### Task item:
Where the line with "プライバシーポリシー (449, 2552)" appears below, start writing out lines exactly, and finish with the line with "男性向け (116, 60)", which is included; write out nothing else.

Data excerpts
________

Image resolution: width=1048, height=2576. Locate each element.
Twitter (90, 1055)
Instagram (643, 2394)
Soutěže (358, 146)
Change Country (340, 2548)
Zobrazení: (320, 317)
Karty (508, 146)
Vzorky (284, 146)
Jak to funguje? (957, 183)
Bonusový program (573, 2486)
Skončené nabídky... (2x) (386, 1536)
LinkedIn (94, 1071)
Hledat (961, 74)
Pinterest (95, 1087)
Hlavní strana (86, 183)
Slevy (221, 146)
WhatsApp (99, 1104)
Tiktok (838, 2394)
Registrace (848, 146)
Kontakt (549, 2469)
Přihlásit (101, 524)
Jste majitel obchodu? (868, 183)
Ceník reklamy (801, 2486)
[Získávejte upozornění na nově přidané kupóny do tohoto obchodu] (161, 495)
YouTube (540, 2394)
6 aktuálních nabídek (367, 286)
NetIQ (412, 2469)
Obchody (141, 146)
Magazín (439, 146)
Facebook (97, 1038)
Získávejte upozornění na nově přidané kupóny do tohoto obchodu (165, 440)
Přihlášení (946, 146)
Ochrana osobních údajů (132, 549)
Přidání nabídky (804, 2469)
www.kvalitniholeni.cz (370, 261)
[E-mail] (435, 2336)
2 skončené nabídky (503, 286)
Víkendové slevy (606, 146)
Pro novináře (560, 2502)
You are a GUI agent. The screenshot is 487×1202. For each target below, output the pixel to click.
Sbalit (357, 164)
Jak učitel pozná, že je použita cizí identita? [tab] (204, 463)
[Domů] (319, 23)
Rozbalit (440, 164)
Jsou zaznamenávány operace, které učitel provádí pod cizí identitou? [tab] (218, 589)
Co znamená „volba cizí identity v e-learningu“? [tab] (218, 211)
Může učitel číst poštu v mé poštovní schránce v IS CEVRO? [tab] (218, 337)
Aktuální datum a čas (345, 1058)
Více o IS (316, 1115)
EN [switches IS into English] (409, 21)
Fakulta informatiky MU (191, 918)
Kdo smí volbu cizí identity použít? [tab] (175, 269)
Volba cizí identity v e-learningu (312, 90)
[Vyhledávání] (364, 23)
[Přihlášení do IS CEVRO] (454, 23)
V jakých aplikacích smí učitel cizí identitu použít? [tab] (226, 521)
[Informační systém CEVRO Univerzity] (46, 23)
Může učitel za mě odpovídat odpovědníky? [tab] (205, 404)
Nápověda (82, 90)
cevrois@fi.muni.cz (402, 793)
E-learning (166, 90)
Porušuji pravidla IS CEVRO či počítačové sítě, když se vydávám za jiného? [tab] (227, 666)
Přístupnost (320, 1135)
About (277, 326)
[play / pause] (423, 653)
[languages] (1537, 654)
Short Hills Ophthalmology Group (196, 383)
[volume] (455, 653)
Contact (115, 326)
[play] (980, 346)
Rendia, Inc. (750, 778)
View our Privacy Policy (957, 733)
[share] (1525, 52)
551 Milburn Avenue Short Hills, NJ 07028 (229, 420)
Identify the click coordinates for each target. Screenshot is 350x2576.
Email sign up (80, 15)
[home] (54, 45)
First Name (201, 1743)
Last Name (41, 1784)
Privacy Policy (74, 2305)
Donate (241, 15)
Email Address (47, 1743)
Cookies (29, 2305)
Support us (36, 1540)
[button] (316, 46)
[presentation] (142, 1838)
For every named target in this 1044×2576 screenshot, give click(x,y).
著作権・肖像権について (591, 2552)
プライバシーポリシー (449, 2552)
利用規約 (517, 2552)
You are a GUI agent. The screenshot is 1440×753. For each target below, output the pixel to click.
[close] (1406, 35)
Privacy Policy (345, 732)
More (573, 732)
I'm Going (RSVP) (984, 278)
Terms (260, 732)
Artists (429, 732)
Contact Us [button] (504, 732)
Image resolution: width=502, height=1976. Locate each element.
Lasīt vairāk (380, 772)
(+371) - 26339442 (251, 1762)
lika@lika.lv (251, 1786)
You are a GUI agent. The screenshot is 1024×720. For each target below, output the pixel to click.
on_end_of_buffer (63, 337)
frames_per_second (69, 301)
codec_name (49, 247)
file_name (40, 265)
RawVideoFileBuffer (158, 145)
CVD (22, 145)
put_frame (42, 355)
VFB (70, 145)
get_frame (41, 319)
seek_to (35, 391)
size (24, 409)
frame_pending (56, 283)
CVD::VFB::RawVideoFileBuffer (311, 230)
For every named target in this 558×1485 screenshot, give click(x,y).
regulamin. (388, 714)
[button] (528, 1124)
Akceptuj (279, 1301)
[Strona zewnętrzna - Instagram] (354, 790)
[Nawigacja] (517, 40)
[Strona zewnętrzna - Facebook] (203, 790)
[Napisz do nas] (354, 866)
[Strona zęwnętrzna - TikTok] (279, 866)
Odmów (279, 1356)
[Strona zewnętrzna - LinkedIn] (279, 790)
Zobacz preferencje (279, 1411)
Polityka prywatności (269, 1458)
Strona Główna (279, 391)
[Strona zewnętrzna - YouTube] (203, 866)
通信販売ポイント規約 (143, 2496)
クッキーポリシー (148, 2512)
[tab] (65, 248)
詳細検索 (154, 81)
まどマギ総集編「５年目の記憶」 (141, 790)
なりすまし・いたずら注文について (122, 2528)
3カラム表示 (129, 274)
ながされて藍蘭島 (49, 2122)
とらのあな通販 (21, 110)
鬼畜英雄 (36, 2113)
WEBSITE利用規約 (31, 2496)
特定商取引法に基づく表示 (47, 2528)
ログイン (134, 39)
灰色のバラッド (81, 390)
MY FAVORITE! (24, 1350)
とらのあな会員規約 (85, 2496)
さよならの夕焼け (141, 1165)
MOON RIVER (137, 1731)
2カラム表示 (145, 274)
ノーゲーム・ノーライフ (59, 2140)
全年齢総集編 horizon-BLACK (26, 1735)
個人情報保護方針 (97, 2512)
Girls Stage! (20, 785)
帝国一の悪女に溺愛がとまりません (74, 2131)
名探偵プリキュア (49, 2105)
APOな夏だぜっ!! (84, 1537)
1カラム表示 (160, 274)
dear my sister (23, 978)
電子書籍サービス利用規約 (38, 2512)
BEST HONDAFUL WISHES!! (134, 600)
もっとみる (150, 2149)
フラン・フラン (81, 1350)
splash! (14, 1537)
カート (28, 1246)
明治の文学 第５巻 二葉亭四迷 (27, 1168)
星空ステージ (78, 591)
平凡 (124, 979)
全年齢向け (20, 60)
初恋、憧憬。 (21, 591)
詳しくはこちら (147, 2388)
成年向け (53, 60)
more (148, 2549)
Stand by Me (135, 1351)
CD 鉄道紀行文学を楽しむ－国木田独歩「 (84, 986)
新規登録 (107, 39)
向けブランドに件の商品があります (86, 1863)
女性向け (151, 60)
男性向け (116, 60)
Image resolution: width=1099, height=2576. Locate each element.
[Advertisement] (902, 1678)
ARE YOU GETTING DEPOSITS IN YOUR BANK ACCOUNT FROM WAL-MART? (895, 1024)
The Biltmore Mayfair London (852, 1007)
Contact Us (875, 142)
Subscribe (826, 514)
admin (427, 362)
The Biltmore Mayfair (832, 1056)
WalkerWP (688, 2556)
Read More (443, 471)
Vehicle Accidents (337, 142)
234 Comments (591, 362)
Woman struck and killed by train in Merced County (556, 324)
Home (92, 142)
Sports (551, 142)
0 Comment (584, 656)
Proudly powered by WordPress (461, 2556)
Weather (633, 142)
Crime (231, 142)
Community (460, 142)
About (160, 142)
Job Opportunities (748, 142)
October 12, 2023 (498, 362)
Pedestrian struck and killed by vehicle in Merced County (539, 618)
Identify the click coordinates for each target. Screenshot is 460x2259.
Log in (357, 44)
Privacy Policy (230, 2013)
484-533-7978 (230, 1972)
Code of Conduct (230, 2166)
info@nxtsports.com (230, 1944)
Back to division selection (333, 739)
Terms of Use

________

### Output of the task:
プライバシーポリシー (449, 2552)
利用規約 (517, 2552)
You are a GUI agent. The screenshot is 1440×753. For each target below, output the pixel to click.
[close] (1406, 35)
Privacy Policy (345, 732)
More (573, 732)
I'm Going (RSVP) (984, 278)
Terms (260, 732)
Artists (429, 732)
Contact Us [button] (504, 732)
Image resolution: width=502, height=1976. Locate each element.
Lasīt vairāk (380, 772)
(+371) - 26339442 (251, 1762)
lika@lika.lv (251, 1786)
You are a GUI agent. The screenshot is 1024×720. For each target below, output the pixel to click.
on_end_of_buffer (63, 337)
frames_per_second (69, 301)
codec_name (49, 247)
file_name (40, 265)
RawVideoFileBuffer (158, 145)
CVD (22, 145)
put_frame (42, 355)
VFB (70, 145)
get_frame (41, 319)
seek_to (35, 391)
size (24, 409)
frame_pending (56, 283)
CVD::VFB::RawVideoFileBuffer (311, 230)
For every named target in this 558×1485 screenshot, give click(x,y).
regulamin. (388, 714)
[button] (528, 1124)
Akceptuj (279, 1301)
[Strona zewnętrzna - Instagram] (354, 790)
[Nawigacja] (517, 40)
[Strona zewnętrzna - Facebook] (203, 790)
[Napisz do nas] (354, 866)
[Strona zęwnętrzna - TikTok] (279, 866)
Odmów (279, 1356)
[Strona zewnętrzna - LinkedIn] (279, 790)
Zobacz preferencje (279, 1411)
Polityka prywatności (269, 1458)
Strona Główna (279, 391)
[Strona zewnętrzna - YouTube] (203, 866)
通信販売ポイント規約 (143, 2496)
クッキーポリシー (148, 2512)
[tab] (65, 248)
詳細検索 (154, 81)
まどマギ総集編「５年目の記憶」 (141, 790)
なりすまし・いたずら注文について (122, 2528)
3カラム表示 (129, 274)
ながされて藍蘭島 (49, 2122)
とらのあな通販 (21, 110)
鬼畜英雄 (36, 2113)
WEBSITE利用規約 (31, 2496)
特定商取引法に基づく表示 (47, 2528)
ログイン (134, 39)
灰色のバラッド (81, 390)
MY FAVORITE! (24, 1350)
とらのあな会員規約 (85, 2496)
さよならの夕焼け (141, 1165)
MOON RIVER (137, 1731)
2カラム表示 (145, 274)
ノーゲーム・ノーライフ (59, 2140)
全年齢総集編 horizon-BLACK (26, 1735)
個人情報保護方針 (97, 2512)
Girls Stage! (20, 785)
帝国一の悪女に溺愛がとまりません (74, 2131)
名探偵プリキュア (49, 2105)
APOな夏だぜっ!! (84, 1537)
1カラム表示 (160, 274)
dear my sister (23, 978)
電子書籍サービス利用規約 (38, 2512)
BEST HONDAFUL WISHES!! (134, 600)
もっとみる (150, 2149)
フラン・フラン (81, 1350)
splash! (14, 1537)
カート (28, 1246)
明治の文学 第５巻 二葉亭四迷 (27, 1168)
星空ステージ (78, 591)
平凡 (124, 979)
全年齢向け (20, 60)
初恋、憧憬。 (21, 591)
詳しくはこちら (147, 2388)
成年向け (53, 60)
more (148, 2549)
Stand by Me (135, 1351)
CD 鉄道紀行文学を楽しむ－国木田独歩「 (84, 986)
新規登録 (107, 39)
向けブランドに件の商品があります (86, 1863)
女性向け (151, 60)
男性向け (116, 60)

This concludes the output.